Après le mouvement joyeux de la Maison, c'était un apaisement subit, intense. Autrefois, elle se complaisait dans ce silence accablé qu'en elle-même rien ne venait rompre; aujourd'hui, elle se figura entendre battre faiblement son coeur.

Elle s'en fut dire bonjour à Olge qu'on lui amenait. Olge eut un si grand bonheur qu'elle resta anéantie, immobile, toute frissonnante sous la main d'Aube. Mais le docteur Amaux ne s'y serait pas trompé plus qu'Auberte, et lui aurait certainement dit d'un ton d'avertissement: Allons, Olge, ne vous pâmez pas.

Aube eut l'impression, aussi vive et pénétrante qu'aux jours de son enfance, qu'Olge était plus qu'un animal. Elle appuya sa tête sur le cou tiède et soyeux de la mule, se pressa avec une secrète douceur contre Olge, cherchant d'instinct, à travers la prison de l'enveloppe animale, cette pauvre âme incomplète et bornée qui, obscurément, aveuglément, se tournait vers elle.
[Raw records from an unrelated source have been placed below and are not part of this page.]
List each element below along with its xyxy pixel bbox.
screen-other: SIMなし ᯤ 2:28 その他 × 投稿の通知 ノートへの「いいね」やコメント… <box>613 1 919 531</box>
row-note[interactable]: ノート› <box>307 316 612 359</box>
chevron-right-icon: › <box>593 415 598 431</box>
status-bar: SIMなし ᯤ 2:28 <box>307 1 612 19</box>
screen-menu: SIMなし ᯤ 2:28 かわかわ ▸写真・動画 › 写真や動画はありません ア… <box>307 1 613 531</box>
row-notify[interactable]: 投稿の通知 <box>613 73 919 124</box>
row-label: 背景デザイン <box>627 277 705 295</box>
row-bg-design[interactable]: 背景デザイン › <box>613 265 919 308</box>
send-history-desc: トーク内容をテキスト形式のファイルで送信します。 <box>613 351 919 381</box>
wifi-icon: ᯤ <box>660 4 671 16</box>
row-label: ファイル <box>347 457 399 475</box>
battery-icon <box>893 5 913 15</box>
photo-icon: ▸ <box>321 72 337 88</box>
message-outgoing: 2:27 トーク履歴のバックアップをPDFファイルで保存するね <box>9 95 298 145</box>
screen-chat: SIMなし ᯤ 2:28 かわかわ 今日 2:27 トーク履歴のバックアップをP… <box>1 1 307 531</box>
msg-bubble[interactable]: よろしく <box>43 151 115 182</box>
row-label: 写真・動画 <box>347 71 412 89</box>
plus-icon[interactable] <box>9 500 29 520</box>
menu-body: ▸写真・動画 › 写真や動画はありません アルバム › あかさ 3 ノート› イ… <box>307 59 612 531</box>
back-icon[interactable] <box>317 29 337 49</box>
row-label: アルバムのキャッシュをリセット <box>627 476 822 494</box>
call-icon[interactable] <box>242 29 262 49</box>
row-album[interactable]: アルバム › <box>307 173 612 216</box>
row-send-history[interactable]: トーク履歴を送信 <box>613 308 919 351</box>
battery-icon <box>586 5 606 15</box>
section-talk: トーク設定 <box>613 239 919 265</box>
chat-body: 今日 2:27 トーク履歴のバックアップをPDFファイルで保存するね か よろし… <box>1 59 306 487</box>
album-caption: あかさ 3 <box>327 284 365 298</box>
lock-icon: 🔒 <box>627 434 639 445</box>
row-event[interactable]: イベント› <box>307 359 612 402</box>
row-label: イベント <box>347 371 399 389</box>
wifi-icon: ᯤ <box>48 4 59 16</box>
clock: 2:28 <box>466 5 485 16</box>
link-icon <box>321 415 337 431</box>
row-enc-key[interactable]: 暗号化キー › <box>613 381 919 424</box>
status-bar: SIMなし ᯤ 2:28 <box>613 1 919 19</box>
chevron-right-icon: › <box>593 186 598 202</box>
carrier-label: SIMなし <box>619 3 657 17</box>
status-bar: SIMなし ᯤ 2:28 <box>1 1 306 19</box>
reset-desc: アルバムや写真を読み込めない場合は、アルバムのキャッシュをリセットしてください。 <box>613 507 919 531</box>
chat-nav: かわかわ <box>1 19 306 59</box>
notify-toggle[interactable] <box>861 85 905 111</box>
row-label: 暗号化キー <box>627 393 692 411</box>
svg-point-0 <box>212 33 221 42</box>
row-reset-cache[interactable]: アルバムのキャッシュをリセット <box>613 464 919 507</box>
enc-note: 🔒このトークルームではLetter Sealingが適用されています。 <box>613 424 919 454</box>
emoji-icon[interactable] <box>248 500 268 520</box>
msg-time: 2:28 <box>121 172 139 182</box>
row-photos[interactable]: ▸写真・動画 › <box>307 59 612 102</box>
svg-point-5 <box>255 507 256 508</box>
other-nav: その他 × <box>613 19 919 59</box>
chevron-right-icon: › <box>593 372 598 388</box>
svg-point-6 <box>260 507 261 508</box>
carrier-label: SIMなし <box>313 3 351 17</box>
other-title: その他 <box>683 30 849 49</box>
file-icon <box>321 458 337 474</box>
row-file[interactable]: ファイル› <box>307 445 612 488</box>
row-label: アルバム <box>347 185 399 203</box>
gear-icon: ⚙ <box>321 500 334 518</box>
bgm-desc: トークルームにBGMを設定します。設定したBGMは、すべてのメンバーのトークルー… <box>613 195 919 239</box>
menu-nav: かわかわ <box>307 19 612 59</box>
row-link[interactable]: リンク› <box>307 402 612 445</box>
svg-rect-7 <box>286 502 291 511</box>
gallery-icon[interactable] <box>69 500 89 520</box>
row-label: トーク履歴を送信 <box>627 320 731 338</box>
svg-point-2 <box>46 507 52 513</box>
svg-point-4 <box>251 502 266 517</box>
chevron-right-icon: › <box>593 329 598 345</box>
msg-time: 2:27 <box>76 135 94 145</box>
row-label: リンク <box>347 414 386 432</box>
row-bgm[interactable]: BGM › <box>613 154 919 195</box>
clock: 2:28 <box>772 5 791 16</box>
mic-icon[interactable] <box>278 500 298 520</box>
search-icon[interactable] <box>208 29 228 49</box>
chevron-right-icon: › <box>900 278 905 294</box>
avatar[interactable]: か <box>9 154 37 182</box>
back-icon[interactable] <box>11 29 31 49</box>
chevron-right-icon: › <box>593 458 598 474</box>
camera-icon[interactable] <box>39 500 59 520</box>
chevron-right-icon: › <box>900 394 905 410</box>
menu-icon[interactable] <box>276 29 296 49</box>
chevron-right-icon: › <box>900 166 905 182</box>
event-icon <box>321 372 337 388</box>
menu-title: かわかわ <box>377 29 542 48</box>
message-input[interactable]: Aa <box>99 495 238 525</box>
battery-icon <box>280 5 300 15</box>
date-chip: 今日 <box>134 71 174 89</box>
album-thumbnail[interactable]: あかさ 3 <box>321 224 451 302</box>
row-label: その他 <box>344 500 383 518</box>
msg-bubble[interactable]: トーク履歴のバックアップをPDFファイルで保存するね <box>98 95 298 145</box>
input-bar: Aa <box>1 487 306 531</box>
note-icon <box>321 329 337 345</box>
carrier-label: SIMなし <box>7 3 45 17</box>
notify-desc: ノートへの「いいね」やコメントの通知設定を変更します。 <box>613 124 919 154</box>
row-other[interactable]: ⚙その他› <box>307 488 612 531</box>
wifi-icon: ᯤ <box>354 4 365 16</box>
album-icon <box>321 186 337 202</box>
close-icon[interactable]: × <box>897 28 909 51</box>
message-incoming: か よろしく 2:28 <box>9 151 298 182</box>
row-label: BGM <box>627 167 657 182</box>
Quand Aube se redressa, il y avait des larmes sur sa main, et elle ne douta pas un instant que ce ne fût Olge qui les eût pleurées.

Elle alla dans le parc avec Olge qui la suivait librement, en chien fidèle. Elle allait rendre visite à son sapin qui lui parut plus grand, plus fier que jamais, s'élevant à perte de vue dans le ciel calme, comme une tour sombre que le soleil déclinant moirait d'or.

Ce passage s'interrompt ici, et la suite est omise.